[Opening Available data section]

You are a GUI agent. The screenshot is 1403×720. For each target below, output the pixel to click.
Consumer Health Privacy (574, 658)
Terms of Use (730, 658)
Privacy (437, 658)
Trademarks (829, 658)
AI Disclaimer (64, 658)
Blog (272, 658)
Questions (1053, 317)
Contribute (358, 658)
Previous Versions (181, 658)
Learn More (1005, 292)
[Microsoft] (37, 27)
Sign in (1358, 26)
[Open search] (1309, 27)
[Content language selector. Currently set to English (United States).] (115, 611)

[Closing Available data section]
[Opening Available data section]

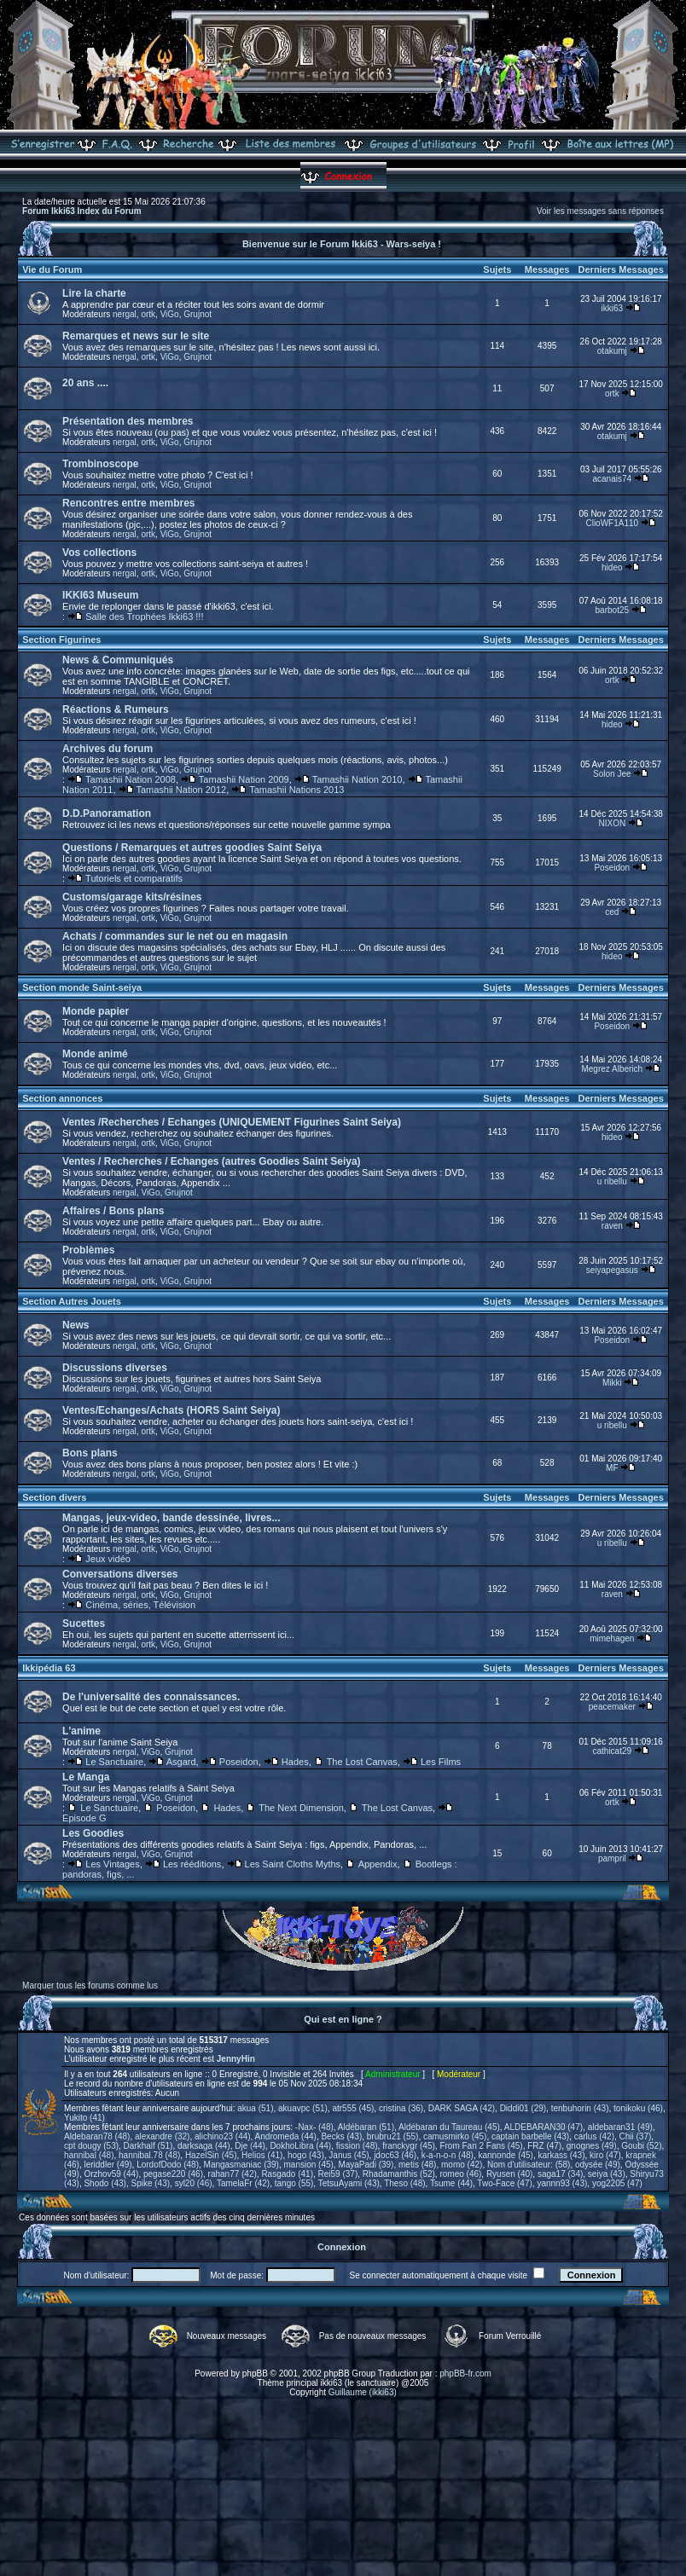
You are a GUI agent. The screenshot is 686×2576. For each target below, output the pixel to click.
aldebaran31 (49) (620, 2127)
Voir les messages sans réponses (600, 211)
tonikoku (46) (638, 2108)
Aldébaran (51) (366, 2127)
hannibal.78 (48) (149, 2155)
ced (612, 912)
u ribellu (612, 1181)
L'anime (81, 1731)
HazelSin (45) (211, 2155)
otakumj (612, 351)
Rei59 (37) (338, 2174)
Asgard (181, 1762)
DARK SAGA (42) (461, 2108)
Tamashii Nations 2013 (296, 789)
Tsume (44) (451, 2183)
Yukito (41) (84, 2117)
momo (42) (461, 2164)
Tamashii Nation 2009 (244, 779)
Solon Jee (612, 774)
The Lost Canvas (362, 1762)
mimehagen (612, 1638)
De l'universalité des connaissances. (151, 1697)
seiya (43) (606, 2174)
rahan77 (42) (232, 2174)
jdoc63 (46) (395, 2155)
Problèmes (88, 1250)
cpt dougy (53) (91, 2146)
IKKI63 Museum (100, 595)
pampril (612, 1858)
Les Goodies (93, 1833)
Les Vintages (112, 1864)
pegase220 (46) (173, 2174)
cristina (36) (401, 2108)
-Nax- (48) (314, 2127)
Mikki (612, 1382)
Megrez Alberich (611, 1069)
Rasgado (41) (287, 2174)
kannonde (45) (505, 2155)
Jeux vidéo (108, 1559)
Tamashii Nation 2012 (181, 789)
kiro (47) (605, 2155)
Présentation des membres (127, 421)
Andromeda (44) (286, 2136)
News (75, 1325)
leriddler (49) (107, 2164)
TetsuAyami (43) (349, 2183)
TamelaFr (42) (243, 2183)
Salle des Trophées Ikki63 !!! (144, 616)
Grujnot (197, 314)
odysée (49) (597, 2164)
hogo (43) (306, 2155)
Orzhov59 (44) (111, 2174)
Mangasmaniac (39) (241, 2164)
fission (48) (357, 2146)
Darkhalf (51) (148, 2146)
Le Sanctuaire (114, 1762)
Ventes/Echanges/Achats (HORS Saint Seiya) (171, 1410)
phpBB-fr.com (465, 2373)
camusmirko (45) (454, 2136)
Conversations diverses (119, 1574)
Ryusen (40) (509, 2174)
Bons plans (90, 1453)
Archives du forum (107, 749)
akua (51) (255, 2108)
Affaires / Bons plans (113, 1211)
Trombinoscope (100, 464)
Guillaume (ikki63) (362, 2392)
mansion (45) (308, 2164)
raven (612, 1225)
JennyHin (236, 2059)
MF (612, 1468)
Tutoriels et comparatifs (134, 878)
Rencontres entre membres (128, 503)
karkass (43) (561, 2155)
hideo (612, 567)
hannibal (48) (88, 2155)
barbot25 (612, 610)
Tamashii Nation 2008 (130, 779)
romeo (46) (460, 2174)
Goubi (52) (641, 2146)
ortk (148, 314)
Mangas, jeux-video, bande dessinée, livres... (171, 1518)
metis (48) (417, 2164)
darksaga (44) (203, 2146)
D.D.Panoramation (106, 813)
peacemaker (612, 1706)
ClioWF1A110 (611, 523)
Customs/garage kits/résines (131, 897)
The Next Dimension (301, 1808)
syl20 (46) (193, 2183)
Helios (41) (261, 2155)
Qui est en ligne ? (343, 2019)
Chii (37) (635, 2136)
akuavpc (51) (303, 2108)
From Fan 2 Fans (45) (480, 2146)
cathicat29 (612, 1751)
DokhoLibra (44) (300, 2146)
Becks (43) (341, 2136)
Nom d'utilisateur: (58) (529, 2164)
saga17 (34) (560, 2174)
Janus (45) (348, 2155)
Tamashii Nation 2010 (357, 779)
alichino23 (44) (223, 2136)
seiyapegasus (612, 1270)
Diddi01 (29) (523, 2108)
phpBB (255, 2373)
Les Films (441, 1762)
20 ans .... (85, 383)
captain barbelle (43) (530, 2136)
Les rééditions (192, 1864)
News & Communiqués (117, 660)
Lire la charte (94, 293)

[Closing Available data section]
[Opening Available data section]

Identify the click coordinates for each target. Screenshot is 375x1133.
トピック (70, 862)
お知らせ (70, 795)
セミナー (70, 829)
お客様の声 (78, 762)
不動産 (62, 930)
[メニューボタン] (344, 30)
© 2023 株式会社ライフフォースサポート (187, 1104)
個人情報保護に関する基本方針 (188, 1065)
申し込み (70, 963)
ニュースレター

[Closing Available data section]

Exercise objective — Repeat exactly the lines above from the one with "You are a GUI agent. The screenshot is 1403×720." up to and including the one with "[Content language selector.". No other line belongs in the reply.

Result of the task —
You are a GUI agent. The screenshot is 1403×720. For each target below, output the pixel to click.
Consumer Health Privacy (574, 658)
Terms of Use (730, 658)
Privacy (437, 658)
Trademarks (829, 658)
AI Disclaimer (64, 658)
Blog (272, 658)
Questions (1053, 317)
Contribute (358, 658)
Previous Versions (181, 658)
Learn More (1005, 292)
[Microsoft] (37, 27)
Sign in (1358, 26)
[Open search] (1309, 27)
[Content language selector. Currently set to English (United States).] (115, 611)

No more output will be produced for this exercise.